Rappelons qu'il avait fallu mettre en scène le scénario avec Artus avec des jouets pour qu'il sorte de la dénomination, utiliser le mime avec eux et la référence à son expérience personnelle pour qu'Artus puisse se lancer et faire un résumé à partir de la dernière image :"clabousser de l'eau partout. A la fin il a renversé de l'eau et la mère (de ce garçon) elle est fâchée."

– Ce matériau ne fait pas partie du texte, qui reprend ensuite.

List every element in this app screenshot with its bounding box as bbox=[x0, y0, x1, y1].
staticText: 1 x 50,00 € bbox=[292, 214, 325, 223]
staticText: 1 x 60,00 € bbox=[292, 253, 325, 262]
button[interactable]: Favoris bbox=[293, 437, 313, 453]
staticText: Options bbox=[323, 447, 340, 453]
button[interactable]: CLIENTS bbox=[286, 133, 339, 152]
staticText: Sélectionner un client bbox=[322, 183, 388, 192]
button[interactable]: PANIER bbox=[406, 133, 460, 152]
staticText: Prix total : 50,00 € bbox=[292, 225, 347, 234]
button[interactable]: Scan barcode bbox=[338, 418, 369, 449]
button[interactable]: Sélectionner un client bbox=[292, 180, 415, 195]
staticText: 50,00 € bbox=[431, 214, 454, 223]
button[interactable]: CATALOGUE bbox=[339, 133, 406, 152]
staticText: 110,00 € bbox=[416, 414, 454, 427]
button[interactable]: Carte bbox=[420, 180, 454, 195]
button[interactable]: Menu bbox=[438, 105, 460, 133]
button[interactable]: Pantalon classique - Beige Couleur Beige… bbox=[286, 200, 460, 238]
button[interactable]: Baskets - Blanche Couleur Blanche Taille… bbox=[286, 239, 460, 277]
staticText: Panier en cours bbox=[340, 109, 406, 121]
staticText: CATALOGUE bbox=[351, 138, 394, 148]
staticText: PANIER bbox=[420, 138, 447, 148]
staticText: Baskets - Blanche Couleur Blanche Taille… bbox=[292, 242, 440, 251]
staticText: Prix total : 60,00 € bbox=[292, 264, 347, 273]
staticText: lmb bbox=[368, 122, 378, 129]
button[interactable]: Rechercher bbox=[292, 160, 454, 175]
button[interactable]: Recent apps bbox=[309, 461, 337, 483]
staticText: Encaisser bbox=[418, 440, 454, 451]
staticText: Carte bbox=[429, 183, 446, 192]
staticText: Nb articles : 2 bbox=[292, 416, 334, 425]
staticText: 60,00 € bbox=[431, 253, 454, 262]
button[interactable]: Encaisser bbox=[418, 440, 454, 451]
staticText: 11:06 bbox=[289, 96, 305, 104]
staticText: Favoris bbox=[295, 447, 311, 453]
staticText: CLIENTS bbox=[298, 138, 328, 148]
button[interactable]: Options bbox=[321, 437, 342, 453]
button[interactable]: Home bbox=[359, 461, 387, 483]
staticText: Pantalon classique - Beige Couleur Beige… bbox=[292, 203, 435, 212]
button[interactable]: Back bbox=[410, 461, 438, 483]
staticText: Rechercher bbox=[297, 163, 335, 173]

Artus a appris ce qui convient et s'est exprimé là-dessus en dessinant à l'adolescence. Il disposait alors d'un savoir lire/écrire, d'une connaissance du monde qui était passée par l'histoire, la géographie, la religion, la politique. Yann n'en était pas là à ce moment de son existence, ce ne sont pas des mots qui ont pu poser les interdits. Nous l'avions esquissé au moment où il vivait dans le monde du docteur who en tentant de différencier l'imaginaire du monde de l'expérience quotidienne. Mais il va sûrement les intérioriser car il les évoque dans cette nouvelle activité narrative. On voit qu'il entre dans la conduite de récit sur de toutes autres bases qu'Artus. Son langage témoigne d'une évolution selon d'autres modalités, ce qui ne peut manquer de se confirmer dans les articles qui vont suivre.